I am using Spark 2.1 and Zeppelin 0.7 to do the following. (this is inspired by the Databricks tutorial (https://databricks.com/blog/2017/01/19/real-time-streaming-etl-structured-streaming-apache-spark-2-1.html))
I have created the following schema
val jsonSchema = new StructType()
.add("Records", ArrayType(new StructType()
.add("Id", IntegerType)
.add("eventDt", StringType)
.add("appId", StringType)
.add("userId", StringType)
.add("eventName", StringType)
.add("eventValues", StringType)
)
)
to read in the following json 'array' file, which i have in my 'inputPath' directory
{
"Records": [{
"Id": 9550,
"eventDt": "1491810477700",
"appId": "dandb01",
"userId": "985580",
"eventName": "OG: HR: SELECT",
"eventValues": "985087"
},
... other records
]}
val rawRecords = spark.read.schema(jsonSchema).json(inputPath)

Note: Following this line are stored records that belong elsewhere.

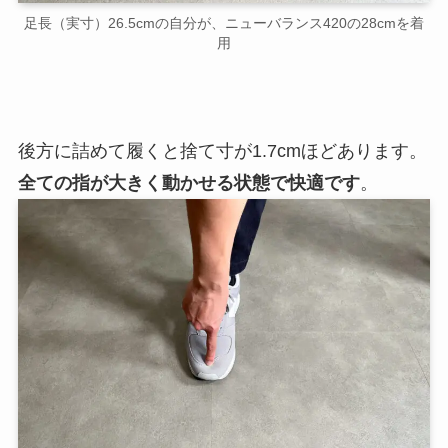
足長（実寸）26.5cmの自分が、ニューバランス420の28cmを着
用
後方に詰めて履くと捨て寸が1.7cmほどあります。
全ての指が大きく動かせる状態で快適です
。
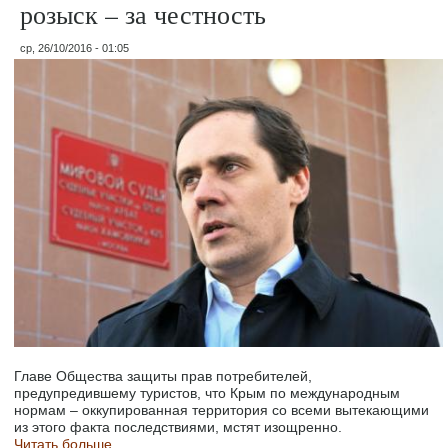
розыск – за честность
ср, 26/10/2016 - 01:05
Главе Общества защиты прав потребителей,
предупредившему туристов, что Крым по международным
нормам – оккупированная территория со всеми вытекающими
из этого факта последствиями, мстят изощренно.
Читать больше...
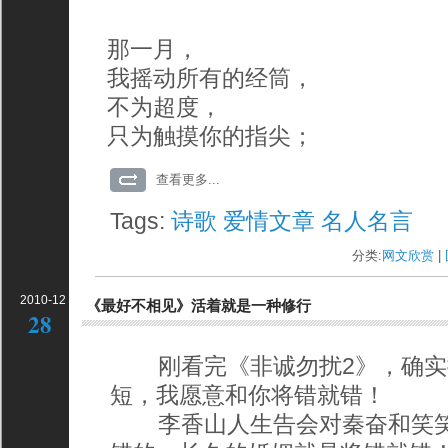
那一月，
我摇动所有的经筒，
不为超度，
只为触摸你的指尖；
查看更多...
Tags:
诗歌
爱情文章
名人名言
分类:
网文欣赏
| 
2010-12
《最好不相见》活着就是一种修行
28
刚看完《非诚勿扰2》，确实
短，我愿意和你将错就错！
李香山人生告会对秦奋和笑笑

I then want to explode these records to get to the individual events
val events = rawRecords.select(explode($"Records").as("record"))
But rawRecords.show() and events.show() are both null.
Any idea what i am doing wrong? In the past i know i should be using JSONL for this, but the Databricks tutorial suggests that the latest version of spark should now support json arrays.